## Saved entries

★ ★ ★ ★ ★

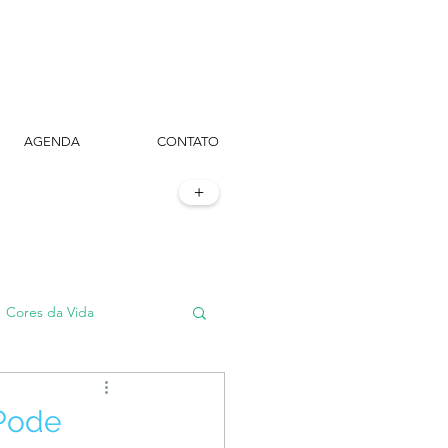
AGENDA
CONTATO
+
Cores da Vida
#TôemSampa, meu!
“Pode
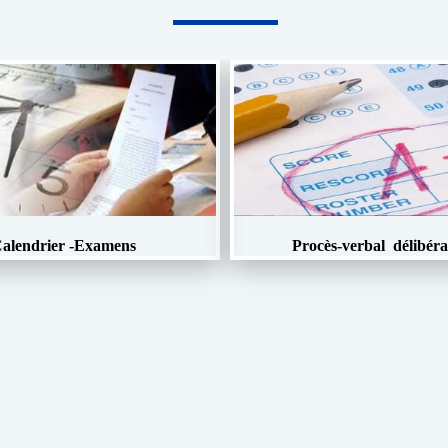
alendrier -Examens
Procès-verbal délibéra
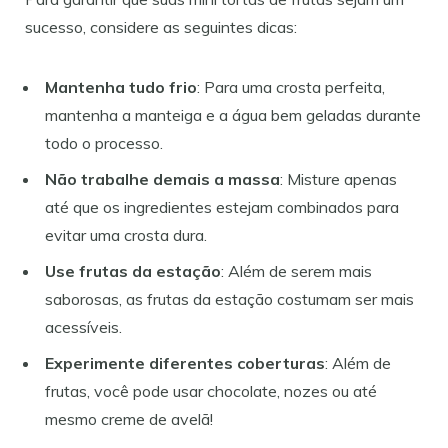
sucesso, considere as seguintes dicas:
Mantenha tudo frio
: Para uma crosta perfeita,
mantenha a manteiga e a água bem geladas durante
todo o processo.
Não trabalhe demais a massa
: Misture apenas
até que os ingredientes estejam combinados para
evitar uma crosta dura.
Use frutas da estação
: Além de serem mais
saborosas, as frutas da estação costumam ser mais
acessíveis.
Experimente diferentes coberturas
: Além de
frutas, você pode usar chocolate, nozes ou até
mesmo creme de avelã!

★ ★ ★ ★ ★

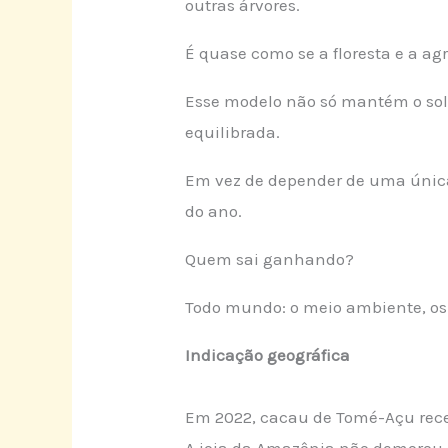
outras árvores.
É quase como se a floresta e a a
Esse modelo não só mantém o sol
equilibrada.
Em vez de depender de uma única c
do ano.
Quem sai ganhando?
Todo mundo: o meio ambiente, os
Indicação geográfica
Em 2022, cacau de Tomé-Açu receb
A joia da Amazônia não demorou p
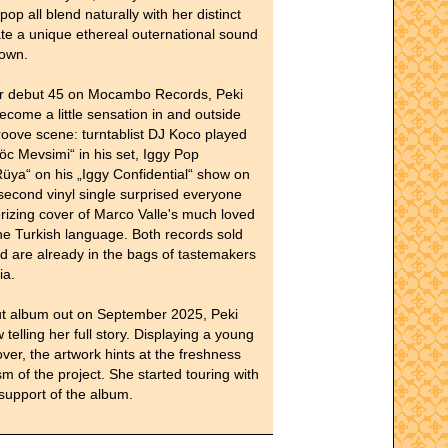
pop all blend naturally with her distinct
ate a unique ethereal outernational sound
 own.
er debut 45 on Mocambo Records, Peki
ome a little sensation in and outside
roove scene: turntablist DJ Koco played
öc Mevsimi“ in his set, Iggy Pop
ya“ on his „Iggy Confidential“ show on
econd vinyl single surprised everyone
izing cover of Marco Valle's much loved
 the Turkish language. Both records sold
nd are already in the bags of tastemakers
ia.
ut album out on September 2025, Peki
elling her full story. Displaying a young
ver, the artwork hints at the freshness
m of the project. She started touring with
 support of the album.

★ ★ ★ ★ ★

## Task brief
For this exercise, return every line from the data that holds the string "crosta".

## Task response
: Para uma crosta perfeita,
evitar uma crosta dura.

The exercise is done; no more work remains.